■ **DATA FOR PROCESSING**
──────
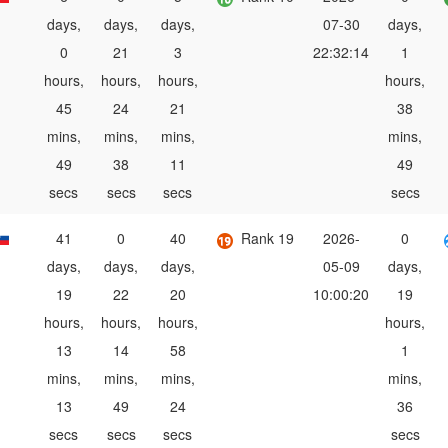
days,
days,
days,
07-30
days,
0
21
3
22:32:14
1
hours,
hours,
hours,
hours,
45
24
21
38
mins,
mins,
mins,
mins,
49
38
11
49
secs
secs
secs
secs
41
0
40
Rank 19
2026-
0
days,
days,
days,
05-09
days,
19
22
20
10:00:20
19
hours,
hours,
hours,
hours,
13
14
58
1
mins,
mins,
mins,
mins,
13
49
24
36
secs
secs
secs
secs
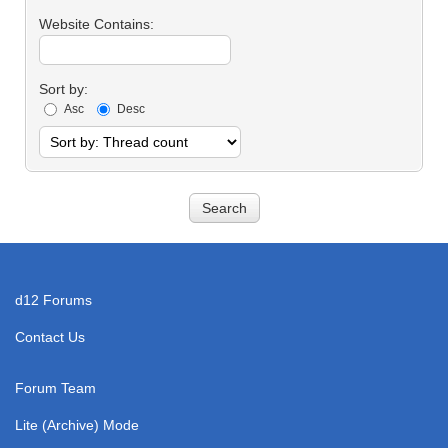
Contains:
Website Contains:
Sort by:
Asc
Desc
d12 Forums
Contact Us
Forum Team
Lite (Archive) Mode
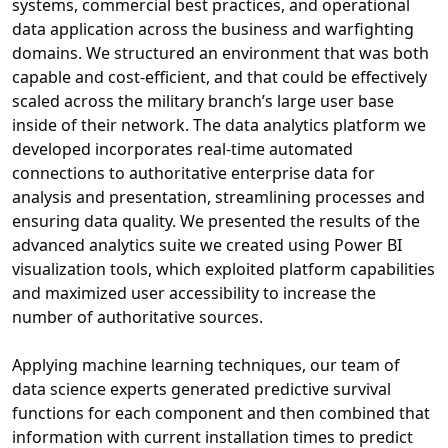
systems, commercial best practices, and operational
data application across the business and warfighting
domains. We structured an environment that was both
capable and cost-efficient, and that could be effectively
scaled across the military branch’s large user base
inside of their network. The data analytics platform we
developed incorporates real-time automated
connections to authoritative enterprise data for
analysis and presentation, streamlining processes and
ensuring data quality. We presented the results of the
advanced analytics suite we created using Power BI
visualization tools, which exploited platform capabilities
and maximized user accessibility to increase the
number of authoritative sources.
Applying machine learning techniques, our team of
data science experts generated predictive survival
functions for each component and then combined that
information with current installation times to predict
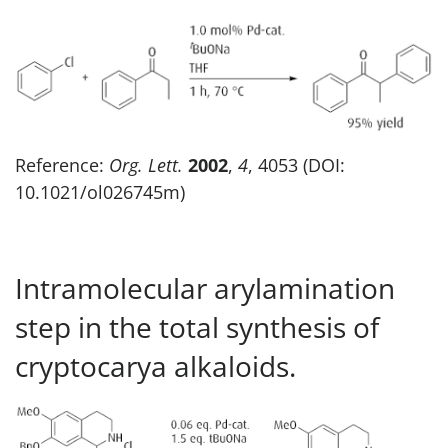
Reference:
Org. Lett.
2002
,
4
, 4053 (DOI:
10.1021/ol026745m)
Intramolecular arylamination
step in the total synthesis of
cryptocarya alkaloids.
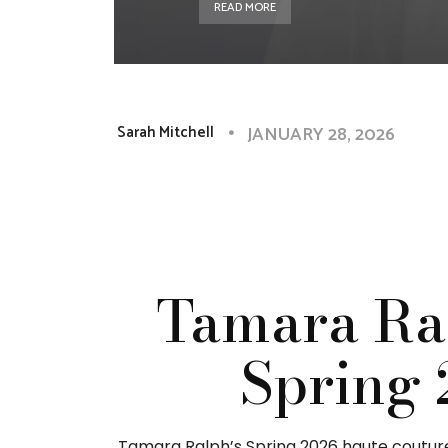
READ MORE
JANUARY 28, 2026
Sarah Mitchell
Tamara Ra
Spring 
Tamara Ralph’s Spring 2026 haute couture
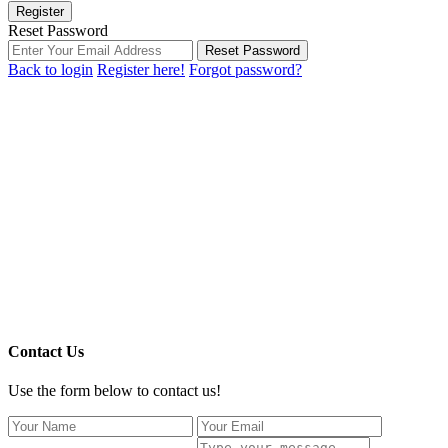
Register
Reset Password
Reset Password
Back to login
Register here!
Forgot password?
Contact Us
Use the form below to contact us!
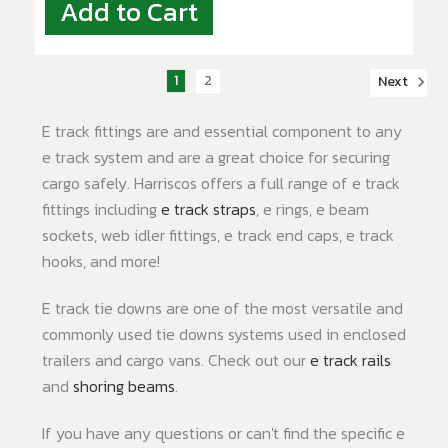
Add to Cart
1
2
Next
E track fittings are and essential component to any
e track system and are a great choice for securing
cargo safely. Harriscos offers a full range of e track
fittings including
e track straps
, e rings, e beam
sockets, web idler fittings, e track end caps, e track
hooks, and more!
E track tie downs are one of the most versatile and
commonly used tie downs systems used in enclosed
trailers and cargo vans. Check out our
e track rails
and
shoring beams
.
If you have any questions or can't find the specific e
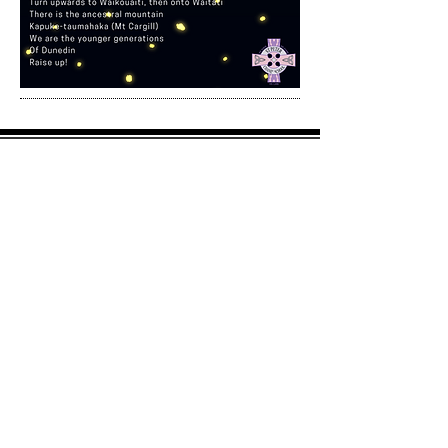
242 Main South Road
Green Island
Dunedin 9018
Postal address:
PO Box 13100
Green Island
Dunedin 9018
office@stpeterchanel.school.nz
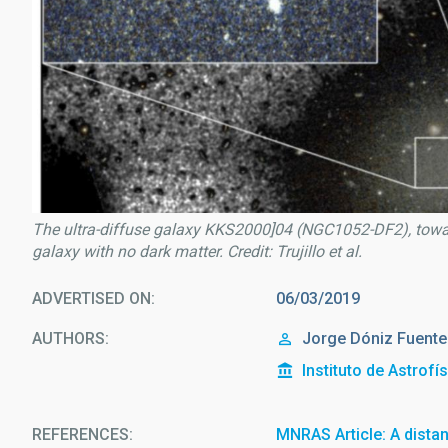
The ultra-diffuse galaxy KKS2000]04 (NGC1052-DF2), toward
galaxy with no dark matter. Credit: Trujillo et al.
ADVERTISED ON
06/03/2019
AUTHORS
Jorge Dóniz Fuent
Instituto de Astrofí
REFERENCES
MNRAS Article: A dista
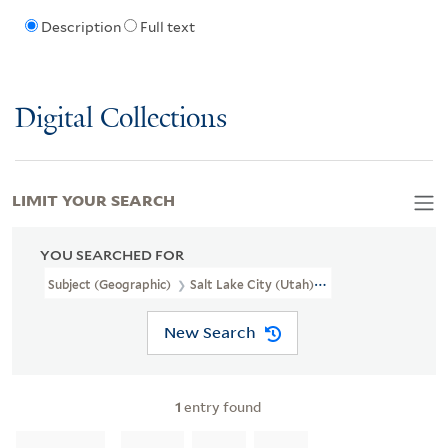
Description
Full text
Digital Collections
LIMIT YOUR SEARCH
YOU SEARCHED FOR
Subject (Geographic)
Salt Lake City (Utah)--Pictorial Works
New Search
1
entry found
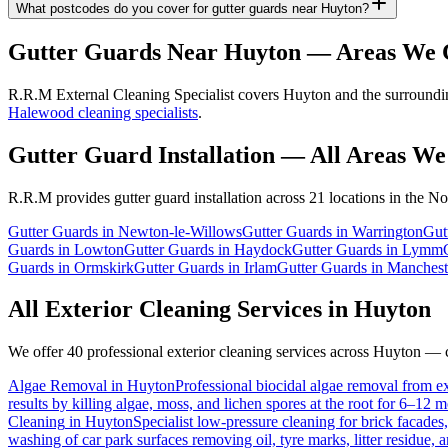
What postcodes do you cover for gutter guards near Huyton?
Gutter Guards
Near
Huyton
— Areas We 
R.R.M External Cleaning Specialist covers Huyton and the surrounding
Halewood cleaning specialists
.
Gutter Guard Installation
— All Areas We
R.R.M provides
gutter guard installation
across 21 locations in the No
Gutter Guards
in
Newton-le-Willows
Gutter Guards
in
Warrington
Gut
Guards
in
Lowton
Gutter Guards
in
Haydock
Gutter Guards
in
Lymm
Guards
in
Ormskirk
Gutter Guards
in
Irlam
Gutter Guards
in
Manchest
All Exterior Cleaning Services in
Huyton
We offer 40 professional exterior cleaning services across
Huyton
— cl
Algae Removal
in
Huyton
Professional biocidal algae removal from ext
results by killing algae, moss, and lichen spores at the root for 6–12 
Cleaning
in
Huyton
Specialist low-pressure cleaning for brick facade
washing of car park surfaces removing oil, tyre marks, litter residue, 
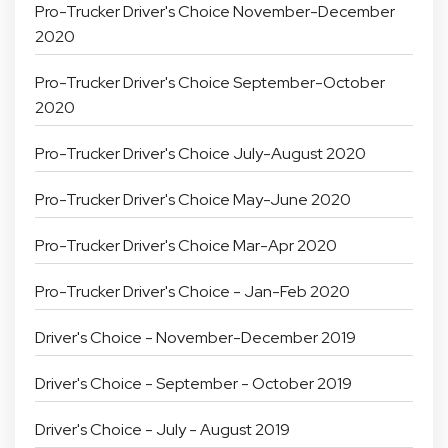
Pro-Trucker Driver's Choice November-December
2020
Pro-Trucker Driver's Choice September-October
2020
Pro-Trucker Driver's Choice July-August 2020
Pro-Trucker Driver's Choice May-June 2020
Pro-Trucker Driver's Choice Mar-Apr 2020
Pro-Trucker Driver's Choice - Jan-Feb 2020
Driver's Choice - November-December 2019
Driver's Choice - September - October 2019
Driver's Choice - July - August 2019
──────
■ **ASSIGNMENT**
Retype the data above exactly. Leave the pictures out.

■ **ANSWER BOX**
days,
days,
days,
07-30
days,
0
21
3
22:32:14
1
hours,
hours,
hours,
hours,
45
24
21
38
mins,
mins,
mins,
mins,
49
38
11
49
secs
secs
secs
secs
41
0
40
Rank 19
2026-
0
days,
days,
days,
05-09
days,
19
22
20
10:00:20
19
hours,
hours,
hours,
hours,
13
14
58
1
mins,
mins,
mins,
mins,
13
49
24
36
secs
secs
secs
secs
Contains:
Website Contains:
Sort by:
Asc
Desc
d12 Forums
Contact Us
Forum Team
Lite (Archive) Mode
systems, commercial best practices, and operational
data application across the business and warfighting
domains. We structured an environment that was both
capable and cost-efficient, and that could be effectively
scaled across the military branch’s large user base
inside of their network. The data analytics platform we
developed incorporates real-time automated
connections to authoritative enterprise data for
analysis and presentation, streamlining processes and
ensuring data quality. We presented the results of the
advanced analytics suite we created using Power BI
visualization tools, which exploited platform capabilities
and maximized user accessibility to increase the
number of authoritative sources.
Applying machine learning techniques, our team of
data science experts generated predictive survival
functions for each component and then combined that
information with current installation times to predict
Reference:
Org. Lett.
2002
,
4
, 4053 (DOI:
10.1021/ol026745m)
Intramolecular arylamination
step in the total synthesis of
cryptocarya alkaloids.
READ MORE
JANUARY 28, 2026
Sarah Mitchell
Tamara Ra
Spring 
Tamara Ralph’s Spring 2026 haute couture
Register
Reset Password
Reset Password
Back to login
Register here!
Forgot password?
Contact Us
Use the form below to contact us!
Add to Cart
1
2
Next
E track fittings are and essential component to any
e track system and are a great choice for securing
cargo safely. Harriscos offers a full range of e track
fittings including
e track straps
, e rings, e beam
sockets, web idler fittings, e track end caps, e track
hooks, and more!
E track tie downs are one of the most versatile and
commonly used tie downs systems used in enclosed
trailers and cargo vans. Check out our
e track rails
and
shoring beams
.
If you have any questions or can't find the specific e
242 Main South Road
Green Island
Dunedin 9018
Postal address:
PO Box 13100
Green Island
Dunedin 9018
office@stpeterchanel.school.nz
The ultra-diffuse galaxy KKS2000]04 (NGC1052-DF2), toward
galaxy with no dark matter. Credit: Trujillo et al.
ADVERTISED ON
06/03/2019
AUTHORS
Jorge Dóniz Fuent
Instituto de Astrofí
REFERENCES
MNRAS Article: A dista
Description
Full text
Digital Collections
LIMIT YOUR SEARCH
YOU SEARCHED FOR
Subject (Geographic)
Salt Lake City (Utah)--Pictorial Works
New Search
1
entry found
What postcodes do you cover for gutter guards near Huyton?
Gutter Guards
Near
Huyton
— Areas We 
R.R.M External Cleaning Specialist covers Huyton and the surrounding
Halewood cleaning specialists
.
Gutter Guard Installation
— All Areas We
R.R.M provides
gutter guard installation
across 21 locations in the No
Gutter Guards
in
Newton-le-Willows
Gutter Guards
in
Warrington
Gut
Guards
in
Lowton
Gutter Guards
in
Haydock
Gutter Guards
in
Lymm
Guards
in
Ormskirk
Gutter Guards
in
Irlam
Gutter Guards
in
Manchest
All Exterior Cleaning Services in
Huyton
We offer 40 professional exterior cleaning services across
Huyton
— cl
Algae Removal
in
Huyton
Professional biocidal algae removal from ext
results by killing algae, moss, and lichen spores at the root for 6–12 
Cleaning
in
Huyton
Specialist low-pressure cleaning for brick facade
washing of car park surfaces removing oil, tyre marks, litter residue, 
Pro-Trucker Driver's Choice November-December
2020
Pro-Trucker Driver's Choice September-October
2020
Pro-Trucker Driver's Choice July-August 2020
Pro-Trucker Driver's Choice May-June 2020
Pro-Trucker Driver's Choice Mar-Apr 2020
Pro-Trucker Driver's Choice - Jan-Feb 2020
Driver's Choice - November-December 2019
Driver's Choice - September - October 2019
Driver's Choice - July - August 2019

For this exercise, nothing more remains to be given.